The data:
────

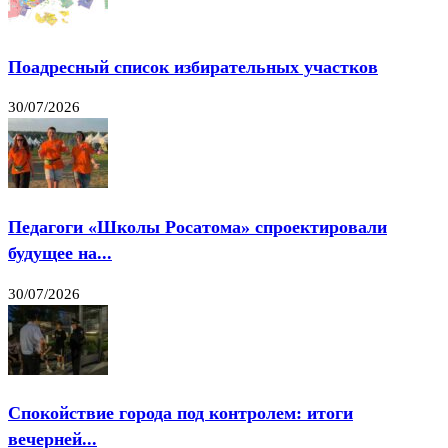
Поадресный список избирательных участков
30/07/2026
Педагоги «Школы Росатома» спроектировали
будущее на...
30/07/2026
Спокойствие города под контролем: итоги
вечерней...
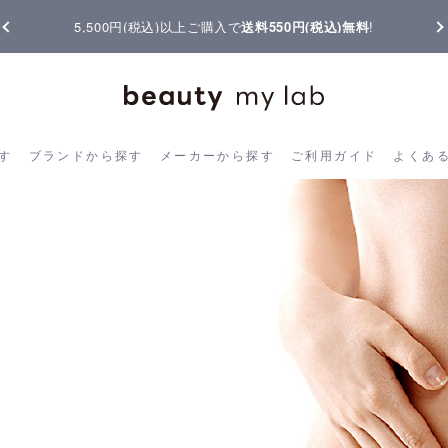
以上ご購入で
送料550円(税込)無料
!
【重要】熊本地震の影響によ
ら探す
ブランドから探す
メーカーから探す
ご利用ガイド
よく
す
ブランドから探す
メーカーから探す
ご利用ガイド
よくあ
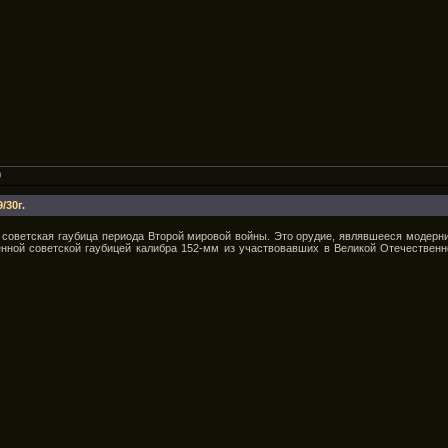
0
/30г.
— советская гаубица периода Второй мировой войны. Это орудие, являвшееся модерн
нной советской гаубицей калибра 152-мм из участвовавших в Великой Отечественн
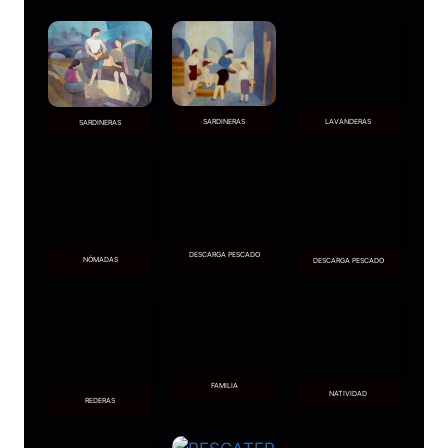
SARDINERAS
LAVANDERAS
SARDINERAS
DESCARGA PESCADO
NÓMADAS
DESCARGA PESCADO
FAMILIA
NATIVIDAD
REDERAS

────

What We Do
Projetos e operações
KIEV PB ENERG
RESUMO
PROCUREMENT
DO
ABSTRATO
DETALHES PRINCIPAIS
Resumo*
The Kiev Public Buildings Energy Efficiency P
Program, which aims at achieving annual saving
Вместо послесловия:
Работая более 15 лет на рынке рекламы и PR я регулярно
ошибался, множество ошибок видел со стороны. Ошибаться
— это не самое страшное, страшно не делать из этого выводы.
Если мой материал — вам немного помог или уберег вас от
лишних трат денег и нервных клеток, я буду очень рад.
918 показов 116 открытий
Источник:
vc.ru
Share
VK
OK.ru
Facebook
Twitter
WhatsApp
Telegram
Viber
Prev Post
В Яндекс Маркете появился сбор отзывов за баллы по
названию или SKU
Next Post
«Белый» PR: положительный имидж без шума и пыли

────

Goal of the exercise: Copy the entries above exactly, but only from the line holding "ошибался, множество ошибок" through the line holding "шума и пыли", both included.

Task answer:
ошибался, множество ошибок видел со стороны. Ошибаться
— это не самое страшное, страшно не делать из этого выводы.
Если мой материал — вам немного помог или уберег вас от
лишних трат денег и нервных клеток, я буду очень рад.
918 показов 116 открытий
Источник:
vc.ru
Share
VK
OK.ru
Facebook
Twitter
WhatsApp
Telegram
Viber
Prev Post
В Яндекс Маркете появился сбор отзывов за баллы по
названию или SKU
Next Post
«Белый» PR: положительный имидж без шума и пыли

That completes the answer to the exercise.